7. Il ressort des pièces du dossier que la décision litigieuse suspendant Mme D... a été prise après une violente altercation verbale que l'intéressée a eue avec sa supérieure hiérarchique. Pour justifier la décision litigieuse, le recteur se prévaut de cet incident et de la nécessité d'assurer le bon fonctionnement du service, Mme D... ayant eu un comportement agressif non seulement à l'égard de sa supérieure hiérarchique mais également à l'encontre de certains de ses collègues. Dans ces conditions et compte tenu de l'argumentation de la requérante, il ne ressort pas des pièces du dossier que les faits reprochés à Mme D... ne pouvaient pas être regardés comme des manquements suffisamment graves pour justifier, en attendant qu'il soit statué sur les poursuites disciplinaires, le prononcé d'une mesure de suspension.
8. En quatrième lieu, Mme D... ne peut utilement exciper de l'illégalité de la décision par laquelle le recteur lui a, postérieurement à l'édiction de la décision litigieuse, infligé une sanction d'exclusion temporaire de fonctions d'une durée de trois mois.

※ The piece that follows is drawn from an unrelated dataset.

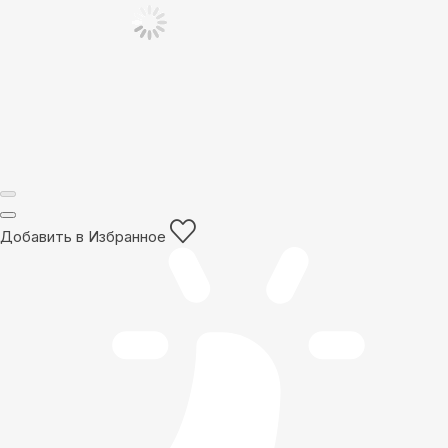
Добавить в Избранное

9. En cinquième lieu, il appartient à un agent public qui soutient avoir été victime d'agissements constitutifs de harcèlement moral de soumettre au juge des éléments de fait susceptibles de faire présumer l'existence d'un tel harcèlement. Il incombe à l'administration de produire, en sens contraire, une argumentation de nature à démontrer que les agissements en cause sont justifiés par des considérations étrangères à tout harcèlement. La conviction du juge, à qui il revient d'apprécier si les agissements de harcèlement sont ou non établis, se détermine au vu de ces échanges contradictoires, qu'il peut compléter, en cas de doute, en ordonnant toute mesure d'instruction utile. Pour apprécier si des agissements dont il est allégué qu'ils sont constitutifs d'un harcèlement moral revêtent un tel caractère, le juge administratif doit tenir compte des comportements respectifs de l'agent auquel de tels agissements sont reprochés et de l'agent qui estime avoir été victime d'un harcèlement moral.
10. En l'espèce, en l'absence d'éléments probants apportés par Mme D... et compte tenu du comportement de cette dernière, il ne peut être regardé comme établi que l'intéressée aurait été victime d'agissements constitutifs de harcèlement moral. Le détournement de pouvoir n'est par suite et en tout état de cause pas établi.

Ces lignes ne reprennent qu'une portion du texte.